Extracted page text data
▶
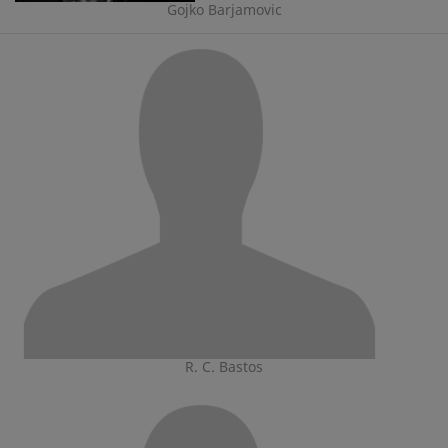
Gojko Barjamovic
R. C. Bastos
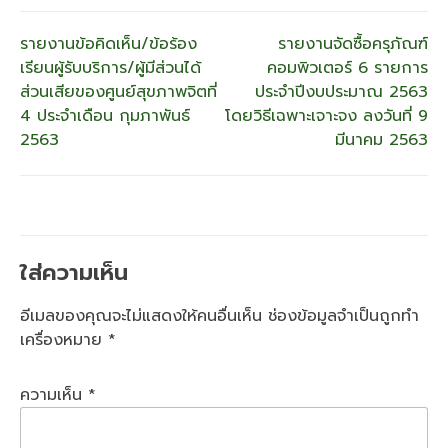
แนะแนว
รายงานข้อคิดเห็น/ข้อร้อง
รายงานจัดซื้อครุภัณฑ์
เรียนผู้รับบริการ/ผู้มีส่วนได้
คอมพิวเตอร์ 6 รายการ
เรื่อง
ส่วนเสียของศูนย์สุขภาพจิตที่
ประจำปีงบประมาณ 2563
4 ประจำเดือน กุมภาพันธ์
โดยวิธีเฉพาะเจาะจง ลงวันที่ 9
2563
มีนาคม 2563
ใส่ความเห็น
อีเมลของคุณจะไม่แสดงให้คนอื่นเห็น
ช่องข้อมูลจำเป็นถูกทำ
เครื่องหมาย
*
ความเห็น
*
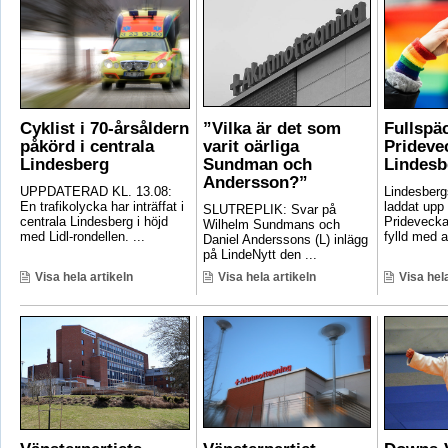
Cyklist i 70-årsåldern
”Vilka är det som
Fullspä
påkörd i centrala
varit oärliga
Pridevec
Lindesberg
Sundman och
Lindesb
Andersson?”
UPPDATERAD KL. 13.08:
Lindesber
En trafikolycka har inträffat i
laddat upp 
SLUTREPLIK: Svar på
centrala Lindesberg i höjd
Pridevecka
Wilhelm Sundmans och
med Lidl-rondellen. ...
fylld med ak
Daniel Anderssons (L) inlägg
på LindeNytt den ...
Visa hela artikeln
Visa hela artikeln
Visa hela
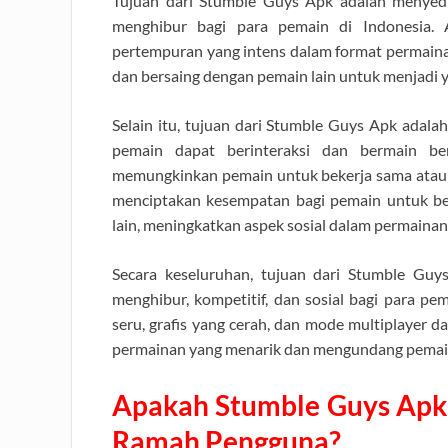
Tujuan dari Stumble Guys Apk adalah menyedi
menghibur bagi para pemain di Indonesia. 
pertempuran yang intens dalam format permainan
dan bersaing dengan pemain lain untuk menjadi y
Selain itu, tujuan dari Stumble Guys Apk adala
pemain dapat berinteraksi dan bermain be
memungkinkan pemain untuk bekerja sama atau s
menciptakan kesempatan bagi pemain untuk be
lain, meningkatkan aspek sosial dalam permainan
Secara keseluruhan, tujuan dari Stumble Gu
menghibur, kompetitif, dan sosial bagi para p
seru, grafis yang cerah, dan mode multiplayer da
permainan yang menarik dan mengundang pemain 
Apakah Stumble Guys Apk
Ramah Pengguna?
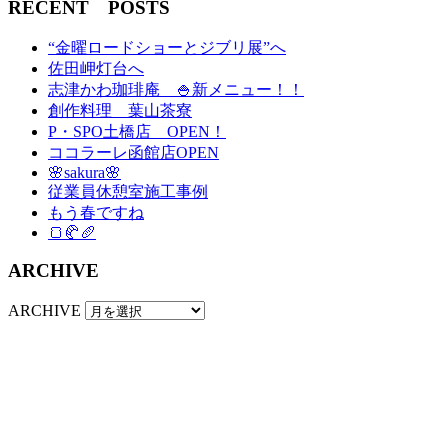
RECENT POSTS
“金曜ロードショーとジブリ展”へ
佐田岬灯台へ
志津かわ珈琲庵 🍚新メニュー！！
創作料理 葉山茶寮
P・SPO土橋店 OPEN！
ココラーレ函館店OPEN
🌸sakura🌸
従業員休憩室施工事例
もう春ですね
🍞🥐🥖
ARCHIVE
ARCHIVE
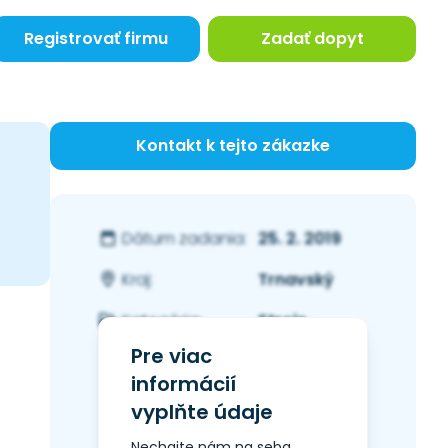
Registrovať firmu
Zadať dopyt
Kontakt k tejto zákazke
25. 2. 2019
Dátum zadania:
Trnavský
Kraj:
Stroje
Kategória:
Pre viac
informácií
vyplňte údaje
Nechajte nám na seba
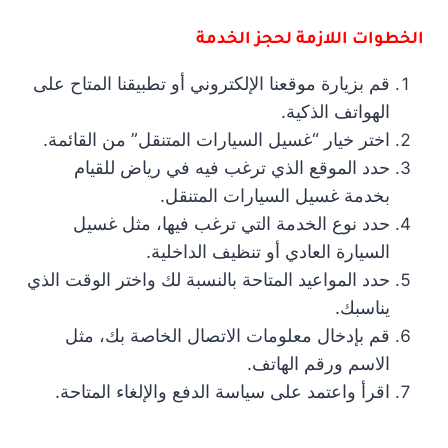
الخطوات اللازمة لحجز الخدمة
قم بزيارة موقعنا الإلكتروني أو تطبيقنا المتاح على
الهواتف الذكية.
اختر خيار “غسيل السيارات المتنقل” من القائمة.
حدد الموقع الذي ترغب فيه في رياض للقيام
بخدمة غسيل السيارات المتنقل.
حدد نوع الخدمة التي ترغب فيها، مثل غسيل
السيارة العادي أو تنظيف الداخلية.
حدد المواعيد المتاحة بالنسبة لك واختر الوقت الذي
يناسبك.
قم بإدخال معلومات الاتصال الخاصة بك، مثل
الاسم ورقم الهاتف.
اقرأ واعتمد على سياسة الدفع والإلغاء المتاحة.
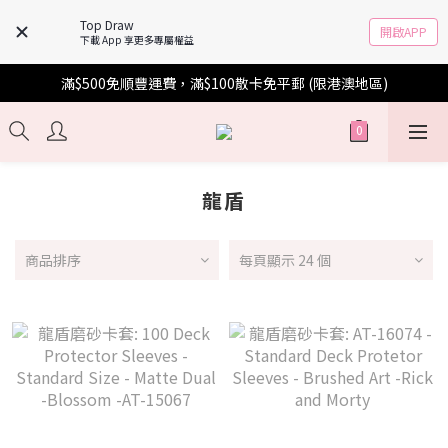
Top Draw
開啟APP
下載 App 享更多專屬權益
滿$500免順豐運費，滿$100散卡免平郵 (限港澳地區)
龍盾
商品排序
每頁顯示 24 個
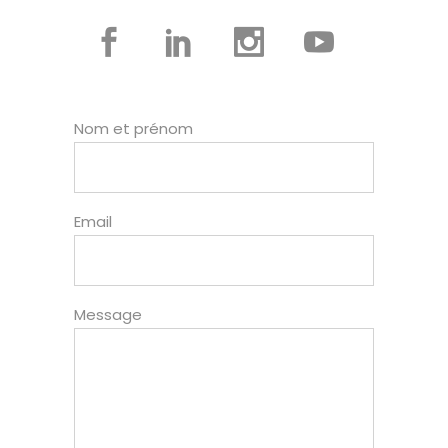
Nom et prénom
Email
Message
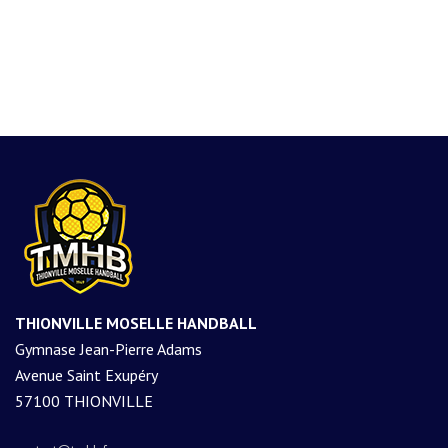
THIONVILLE MOSELLE HANDBALL
Gymnase Jean-Pierre Adams
Avenue Saint Exupéry
57100 THIONVILLE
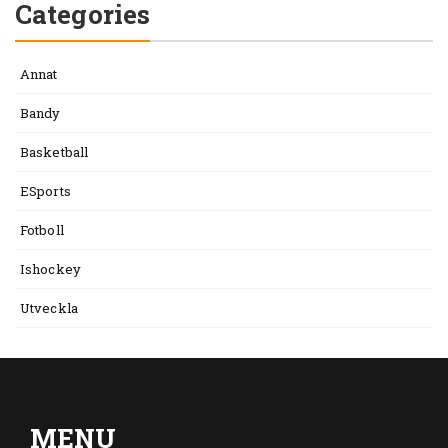
Categories
Annat
Bandy
Basketball
ESports
Fotboll
Ishockey
Utveckla
MENU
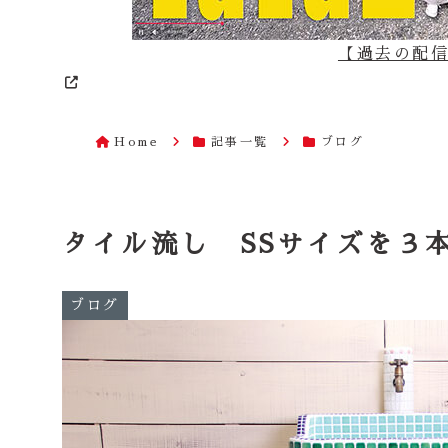
【過去の配信は
Home
記事一覧
ブログ
タイル流し SSサイズを３
ブログ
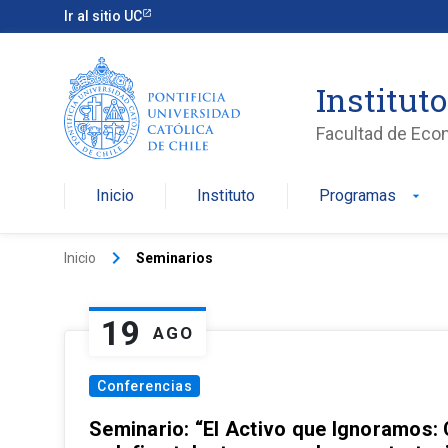
Ir al sitio UC
Institut
Facultad de Eco
Inicio
Instituto
Programas
arrow_drop_down
keyboard_arrow_right
Inicio
Seminarios
19
AGO
Conferencias
Seminario: “El Activo que Ignoramos:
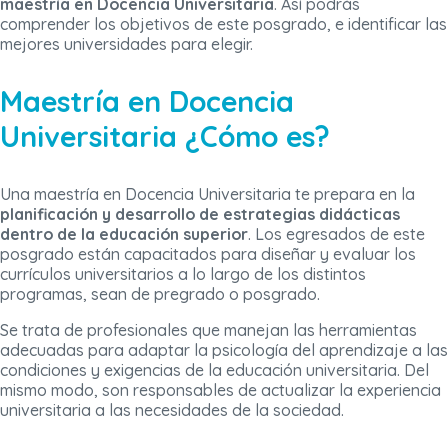
maestría en Docencia Universitaria
. Así podrás
comprender los objetivos de este posgrado, e identificar las
mejores universidades para elegir.
Maestría en Docencia
Universitaria ¿Cómo es?
Una maestría en Docencia Universitaria te prepara en la
planificación y desarrollo de estrategias didácticas
dentro de la educación superior
. Los egresados de este
posgrado están capacitados para diseñar y evaluar los
currículos universitarios a lo largo de los distintos
programas, sean de pregrado o posgrado.
Se trata de profesionales que manejan las herramientas
adecuadas para adaptar la psicología del aprendizaje a las
condiciones y exigencias de la educación universitaria. Del
mismo modo, son responsables de actualizar la experiencia
universitaria a las necesidades de la sociedad.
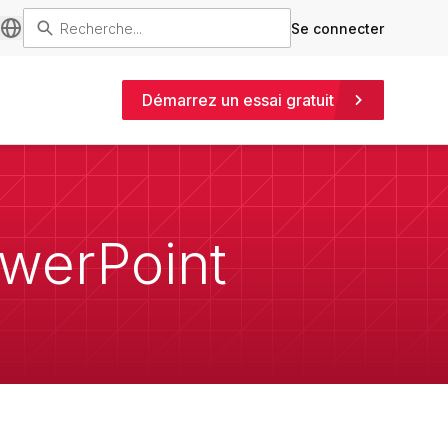
Se connecter
Démarrez un essai gratuit
PowerPoint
◀
§ **Exercise goal**: Without the pictures, reproduce the entries exactly.

§ **Result of the exercise**:
Gojko Barjamovic
R. C. Bastos
แนะแนว
รายงานข้อคิดเห็น/ข้อร้อง
รายงานจัดซื้อครุภัณฑ์
เรียนผู้รับบริการ/ผู้มีส่วนได้
คอมพิวเตอร์ 6 รายการ
เรื่อง
ส่วนเสียของศูนย์สุขภาพจิตที่
ประจำปีงบประมาณ 2563
4 ประจำเดือน กุมภาพันธ์
โดยวิธีเฉพาะเจาะจง ลงวันที่ 9
2563
มีนาคม 2563
ใส่ความเห็น
อีเมลของคุณจะไม่แสดงให้คนอื่นเห็น
ช่องข้อมูลจำเป็นถูกทำ
เครื่องหมาย
*
ความเห็น
*
Cyklist i 70-årsåldern
”Vilka är det som
Fullspä
påkörd i centrala
varit oärliga
Pridevec
Lindesberg
Sundman och
Lindesb
Andersson?”
UPPDATERAD KL. 13.08:
Lindesber
En trafikolycka har inträffat i
laddat upp 
SLUTREPLIK: Svar på
centrala Lindesberg i höjd
Pridevecka
Wilhelm Sundmans och
med Lidl-rondellen. ...
fylld med ak
Daniel Anderssons (L) inlägg
på LindeNytt den ...
Visa hela artikeln
Visa hela artikeln
Visa hela
Tujuan dari Stumble Guys Apk adalah menyedi
menghibur bagi para pemain di Indonesia. 
pertempuran yang intens dalam format permainan
dan bersaing dengan pemain lain untuk menjadi y
Selain itu, tujuan dari Stumble Guys Apk adala
pemain dapat berinteraksi dan bermain be
memungkinkan pemain untuk bekerja sama atau s
menciptakan kesempatan bagi pemain untuk be
lain, meningkatkan aspek sosial dalam permainan
Secara keseluruhan, tujuan dari Stumble Gu
menghibur, kompetitif, dan sosial bagi para p
seru, grafis yang cerah, dan mode multiplayer da
permainan yang menarik dan mengundang pemain 
Apakah Stumble Guys Apk
Ramah Pengguna?
RECENT POSTS
“金曜ロードショーとジブリ展”へ
佐田岬灯台へ
志津かわ珈琲庵 🍚新メニュー！！
創作料理 葉山茶寮
P・SPO土橋店 OPEN！
ココラーレ函館店OPEN
🌸sakura🌸
従業員休憩室施工事例
もう春ですね
🍞🥐🥖
ARCHIVE
ARCHIVE
Registrovať firmu
Zadať dopyt
Kontakt k tejto zákazke
25. 2. 2019
Dátum zadania:
Trnavský
Kraj:
Stroje
Kategória:
Pre viac
informácií
vyplňte údaje
Nechajte nám na seba
الخطوات اللازمة لحجز الخدمة
قم بزيارة موقعنا الإلكتروني أو تطبيقنا المتاح على
الهواتف الذكية.
اختر خيار “غسيل السيارات المتنقل” من القائمة.
حدد الموقع الذي ترغب فيه في رياض للقيام
بخدمة غسيل السيارات المتنقل.
حدد نوع الخدمة التي ترغب فيها، مثل غسيل
السيارة العادي أو تنظيف الداخلية.
حدد المواعيد المتاحة بالنسبة لك واختر الوقت الذي
يناسبك.
قم بإدخال معلومات الاتصال الخاصة بك، مثل
الاسم ورقم الهاتف.
اقرأ واعتمد على سياسة الدفع والإلغاء المتاحة.
Top Draw
開啟APP
下載 App 享更多專屬權益
滿$500免順豐運費，滿$100散卡免平郵 (限港澳地區)
龍盾
商品排序
每頁顯示 24 個
Nom et prénom
Email
Message
THIONVILLE MOSELLE HANDBALL
Gymnase Jean-Pierre Adams
Avenue Saint Exupéry
57100 THIONVILLE
Categories
Annat
Bandy
Basketball
ESports
Fotboll
Ishockey
Utveckla
MENU
【過去の配信は
Home
記事一覧
ブログ
タイル流し SSサイズを３
ブログ
Ir al sitio UC
Institut
Facultad de Eco
Inicio
Instituto
Programas
arrow_drop_down
keyboard_arrow_right
Inicio
Seminarios
19
AGO
Conferencias
Seminario: “El Activo que Ignoramos:
maestría en Docencia Universitaria
. Así podrás
comprender los objetivos de este posgrado, e identificar las
mejores universidades para elegir.
Maestría en Docencia
Universitaria ¿Cómo es?
Una maestría en Docencia Universitaria te prepara en la
planificación y desarrollo de estrategias didácticas
dentro de la educación superior
. Los egresados de este
posgrado están capacitados para diseñar y evaluar los
currículos universitarios a lo largo de los distintos
programas, sean de pregrado o posgrado.
Se trata de profesionales que manejan las herramientas
adecuadas para adaptar la psicología del aprendizaje a las
condiciones y exigencias de la educación universitaria. Del
mismo modo, son responsables de actualizar la experiencia
universitaria a las necesidades de la sociedad.
Se connecter
Démarrez un essai gratuit
PowerPoint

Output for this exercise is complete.